Remember that some crops, such as corn, are pollinated by the wind. On a homestead, planting different varieties of corn at least 200 feet apart usually keeps two varieties from crossing. For additional protection against unwanted cross-pollination, choose an early variety and a later variety with at least two weeks of time between their maturity dates. When planting to sell seeds, you often have to isolate your corn varieties by a mile or else hand-pollinate (which is too labor-intensive for homestead consideration). We plant an early sweet corn variety in our garden next to a very late maturing popcorn. When the sweet corn tassels out and sends its pollen about on the wind, the popcorn hasn’t even thought about sprouting tassels.

Tomatoes and beans are nearly always self-pollinating, meaning that if you separate varieties by a few feet, they will nearly always breed true.

Watermelons, muskmelons, cucumbers, pumpkins, and squash are chiefly pollinated by insects, usually by bees, flies, and other garden insects, so varieties will easily cross. We only plant one variety of muskmelon, one variety of watermelon, one variety of cucumber, and one of each species of squash and pumpkin. (Pumpkins are squash but squash are not always “pumpkins.”) All are Cucurbitas. Most pumpkins and some squash (often summer squash) are Cucurbita pepo. So if you plant a summer squash near a C. pepo pumpkin, they will probably cross. That’s why we only plant one variety of C. pepo in our main garden. We don’t want crossing. It seems confusing, but when shopping for varieties, use a catalog that lists the species of squash and choose only one of each species and you’ll do fine.

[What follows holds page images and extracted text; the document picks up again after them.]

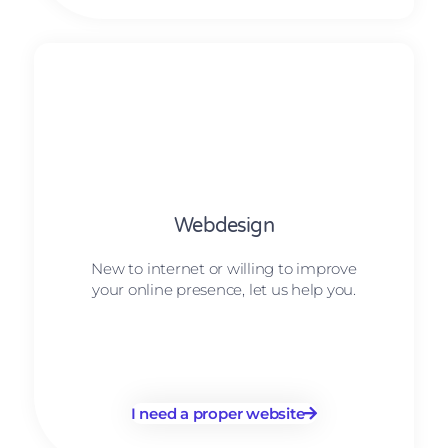
Webdesign
New to internet or willing to improve
your online presence, let us help you.
I need a proper website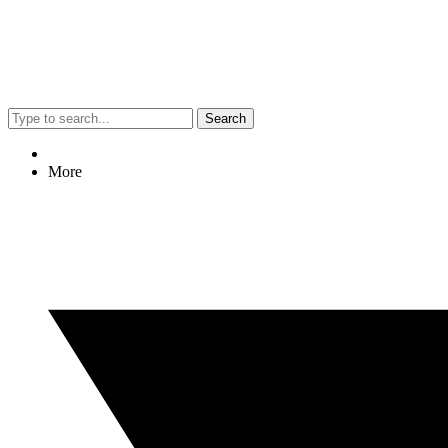
Search
More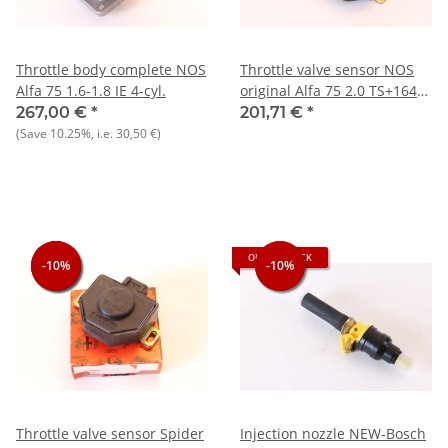
Throttle body complete NOS
Throttle valve sensor NOS
Alfa 75 1.6-1.8 IE 4-cyl.
original Alfa 75 2.0 TS+164
2.0 TS+33 ie+Sprint 1.7 ie
267,00 €
*
201,71 €
*
(Save
10.25%
, i.e.
30,50 €
)
OUT OF STOCK
-10%
-10%
-10%
-10%
-10%
Throttle valve sensor Spider
Injection nozzle NEW-Bosch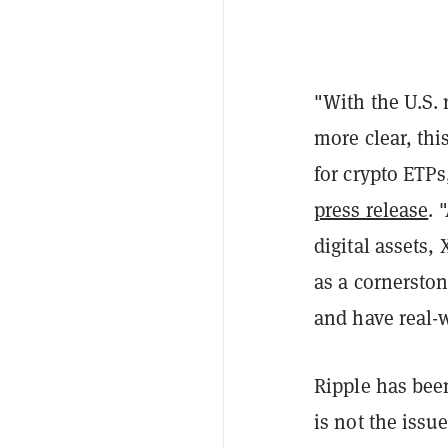
"With the U.S. 
more clear, thi
for crypto ETPs
press release
. 
digital assets,
as a cornerston
and have real-w
Ripple has been
is not the issu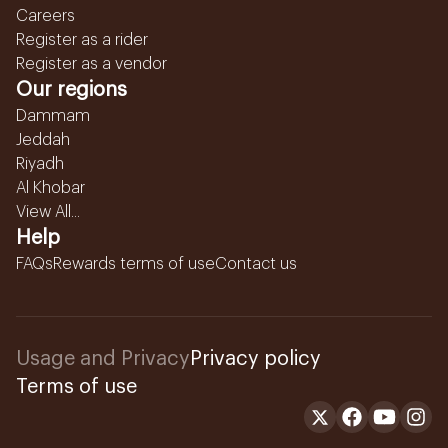
Careers
Register as a rider
Register as a vendor
Our regions
Dammam
Jeddah
Riyadh
Al Khobar
View All...
Help
FAQs
Rewards terms of use
Contact us
Usage and Privacy
Privacy policy
Terms of use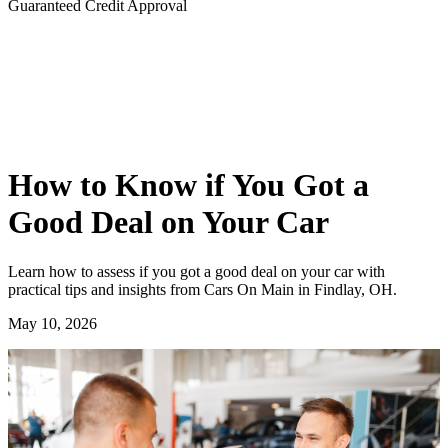
Guaranteed Credit Approval
How to Know if You Got a
Good Deal on Your Car
Learn how to assess if you got a good deal on your car with
practical tips and insights from Cars On Main in Findlay, OH.
May 10, 2026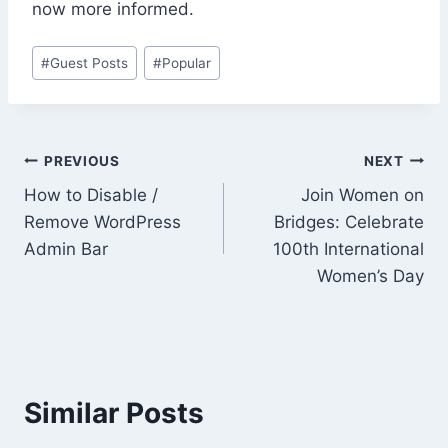
now more informed.
Post
#
Guest Posts
#
Popular
Tags:
Post
PREVIOUS
NEXT
How to Disable /
Join Women on
navigation
Remove WordPress
Bridges: Celebrate
Admin Bar
100th International
Women’s Day
Similar Posts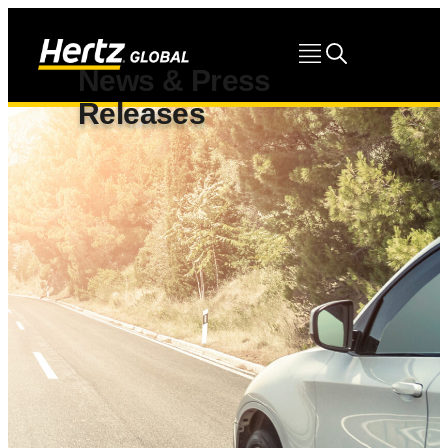
News & Press
Releases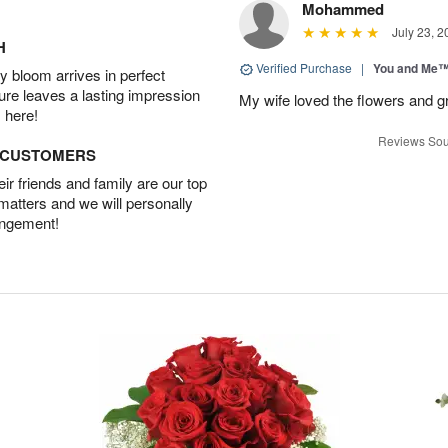
Mohammed
July 23, 2
H
Verified Purchase
|
You and Me
 bloom arrives in perfect
ture leaves a lasting impression
My wife loved the flowers and g
 here!
Reviews Sou
D CUSTOMERS
r friends and family are our top
 matters and we will personally
angement!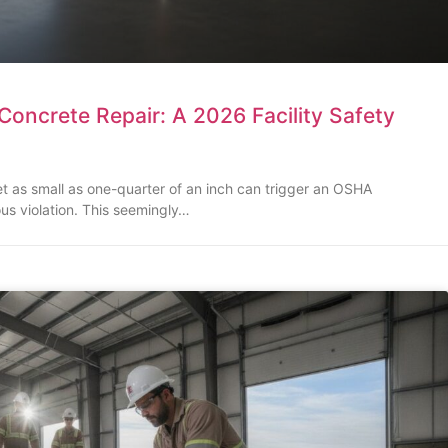
oncrete Repair: A 2026 Facility Safety
set as small as one-quarter of an inch can trigger an OSHA
ous violation. This seemingly…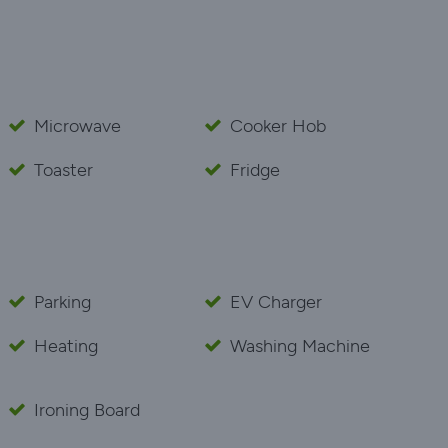
Microwave
Cooker Hob
Toaster
Fridge
Parking
EV Charger
Heating
Washing Machine
Ironing Board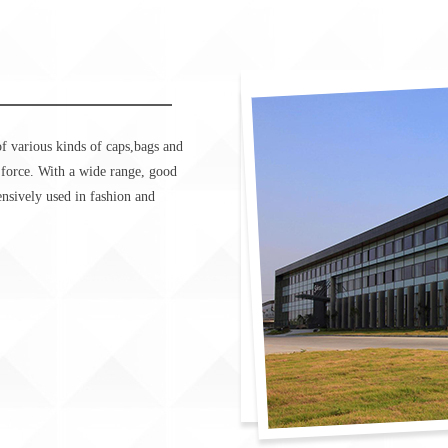
f various kinds of caps,bags and
 force. With a wide range, good
tensively used in fashion and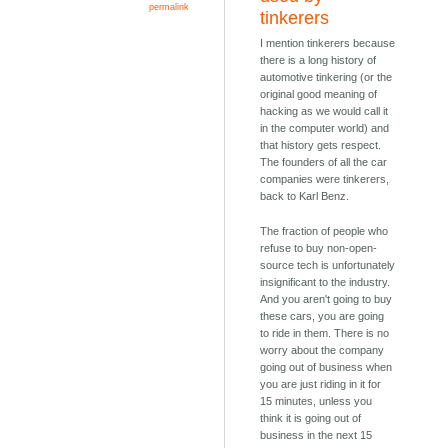
permalink
tinkerers
I mention tinkerers because
there is a long history of
automotive tinkering (or the
original good meaning of
hacking as we would call it
in the computer world) and
that history gets respect.
The founders of all the car
companies were tinkerers,
back to Karl Benz.
The fraction of people who
refuse to buy non-open-
source tech is unfortunately
insignificant to the industry.
And you aren't going to buy
these cars, you are going
to ride in them. There is no
worry about the company
going out of business when
you are just riding in it for
15 minutes, unless you
think it is going out of
business in the next 15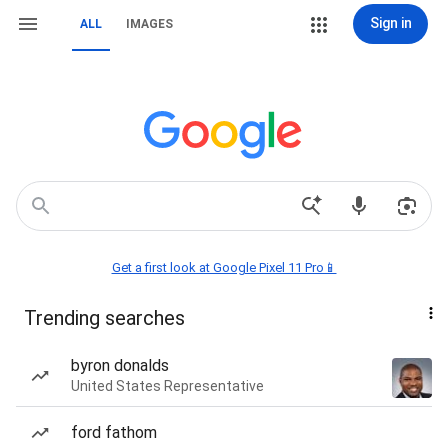
Sign in
ALL
IMAGES
Get a first look at Google Pixel 11 Pro📱
Trending searches
byron donalds
United States Representative
ford fathom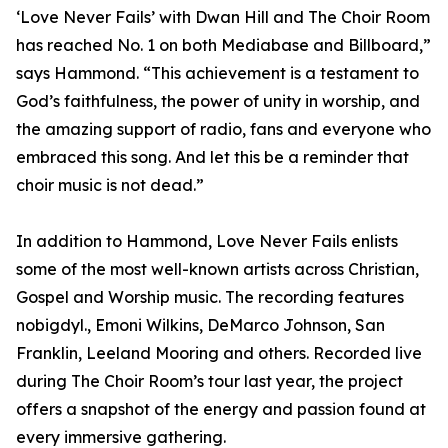
‘Love Never Fails’ with Dwan Hill and The Choir Room
has reached No. 1 on both Mediabase and Billboard,”
says Hammond. “This achievement is a testament to
God’s faithfulness, the power of unity in worship, and
the amazing support of radio, fans and everyone who
embraced this song. And let this be a reminder that
choir music is not dead.”
In addition to Hammond, Love Never Fails enlists
some of the most well-known artists across Christian,
Gospel and Worship music. The recording features
nobigdyl., Emoni Wilkins, DeMarco Johnson, San
Franklin, Leeland Mooring and others. Recorded live
during The Choir Room’s tour last year, the project
offers a snapshot of the energy and passion found at
every immersive gathering.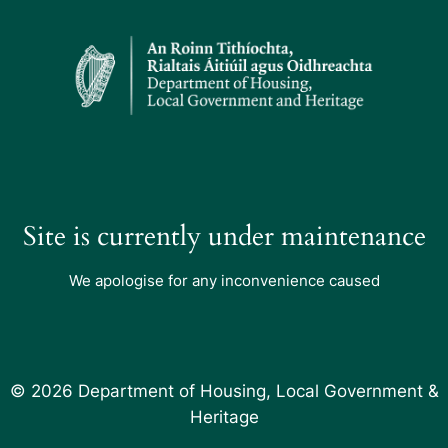
Site is currently under maintenance
We apologise for any inconvenience caused
© 2026 Department of Housing, Local Government &
Heritage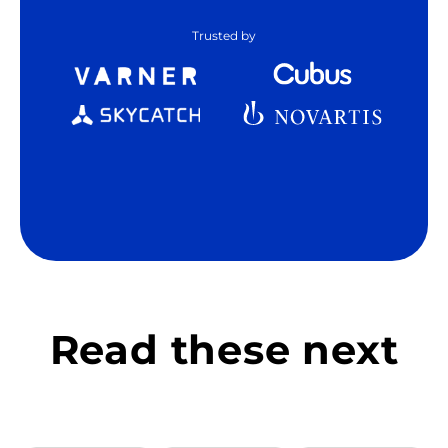
Trusted by
Read these next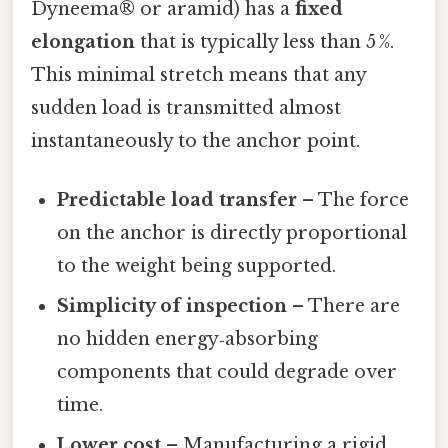
Dyneema® or aramid) has a
fixed
elongation
that is typically less than 5 %.
This minimal stretch means that any
sudden load is transmitted almost
instantaneously to the anchor point.
Predictable load transfer
– The force
on the anchor is directly proportional
to the weight being supported.
Simplicity of inspection
– There are
no hidden energy‑absorbing
components that could degrade over
time.
Lower cost
– Manufacturing a rigid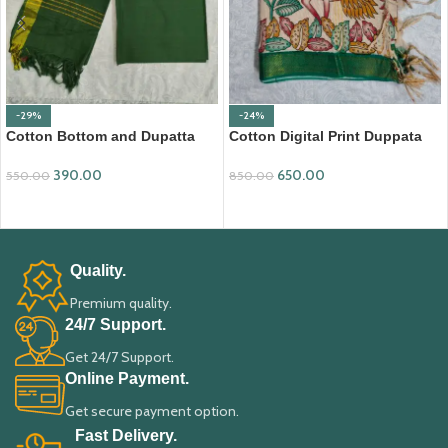
-29%
-24%
Cotton Bottom and Dupatta
Cotton Digital Print Duppata
Set (BDC007)
with Nizam Border (DPD010)
390.00
650.00
550.00
850.00
ADD TO CART
ADD TO CART
Quality.
Premium quality.
24/7 Support.
Get 24/7 Support.
Online Payment.
Get secure payment option.
Fast Delivery.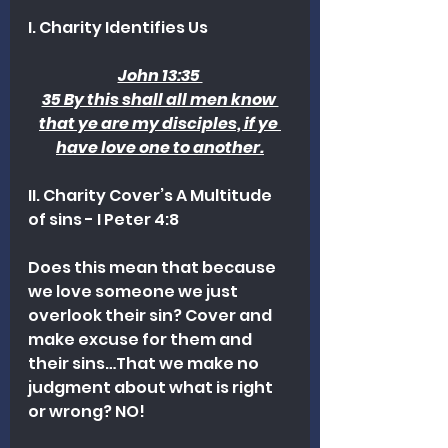
I. Charity Identifies Us 
John 13:35 
35 By this shall all men know 
that ye are my disciples, if ye 
have love one to another.
II. Charity Cover’s A Multitude 
of sins - I Peter 4:8
Does this mean that because 
we love someone we just 
overlook their sin? Cover and 
make excuse for them and 
their sins…That we make no 
judgment about what is right 
or wrong? NO!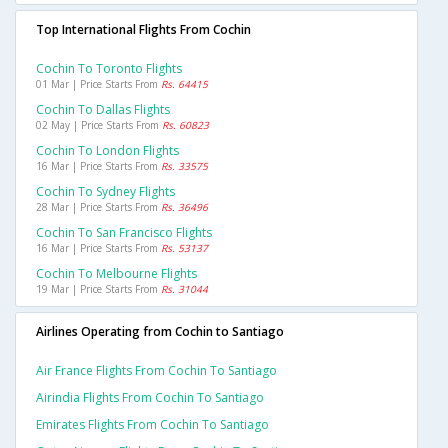
Top International Flights From Cochin
Cochin To Toronto Flights
01 Mar | Price Starts From
Rs. 64415
Cochin To Dallas Flights
02 May | Price Starts From
Rs. 60823
Cochin To London Flights
16 Mar | Price Starts From
Rs. 33575
Cochin To Sydney Flights
28 Mar | Price Starts From
Rs. 36496
Cochin To San Francisco Flights
16 Mar | Price Starts From
Rs. 53137
Cochin To Melbourne Flights
19 Mar | Price Starts From
Rs. 31044
Airlines Operating from Cochin to Santiago
Air France Flights From Cochin To Santiago
Airindia Flights From Cochin To Santiago
Emirates Flights From Cochin To Santiago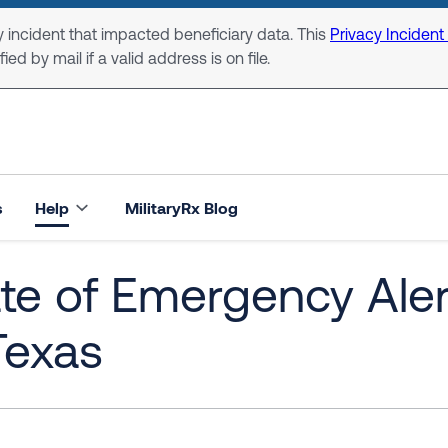
 incident that impacted beneficiary data. This
Privacy Incident
ed by mail if a valid address is on file.
s
Help
MilitaryRx Blog
ate of Emergency Ale
Texas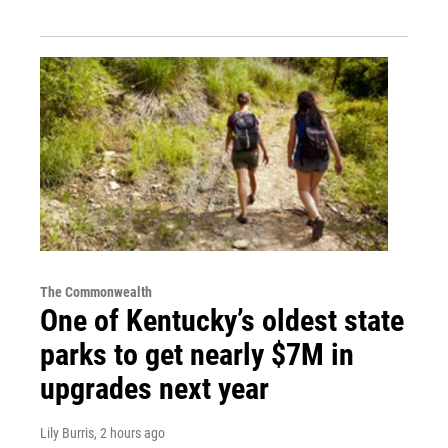
The Commonwealth
One of Kentucky’s oldest state
parks to get nearly $7M in
upgrades next year
Lily Burris
, 2 hours ago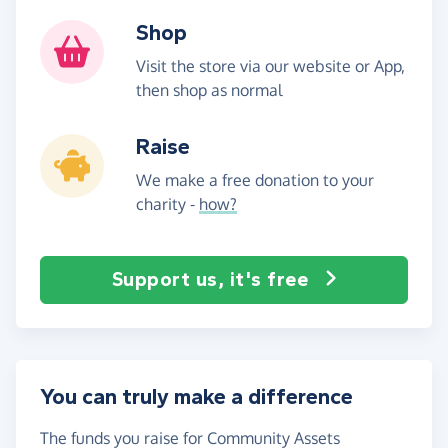
Shop
Visit the store via our website or App,
then shop as normal
Raise
We make a free donation to your
charity -
how?
Support us, it's free
You can truly make a difference
The funds you raise for Community Assets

Saving seeds from your crops

To save your own seeds, you must wait until each variety is totally ripe. Okra, beans, and peas should have seed dry in the pods when harvested. We’ve found that squash and pumpkin seeds germinate better when the seeds have been left in the mature fruit and have been standing at a room temperature for a couple of months.

Sweet and “hard” corn for cornmeal should be fully dried on the cob, hanging on the plant, if possible. If freezes are predicted and the corn is still not completely hard, harvest the corn, pull back the shucks, and hang in a warmer, protected area until fully dry and hard. Sweet corn kernels will shrivel up; dent corn will partly shrivel, with a dent on the top of each kernel; and popcorn and other flint corns will have hard, shiny, rounded kernels. Once the kernels have dried thoroughly, shell them by hand into a pail or bowl.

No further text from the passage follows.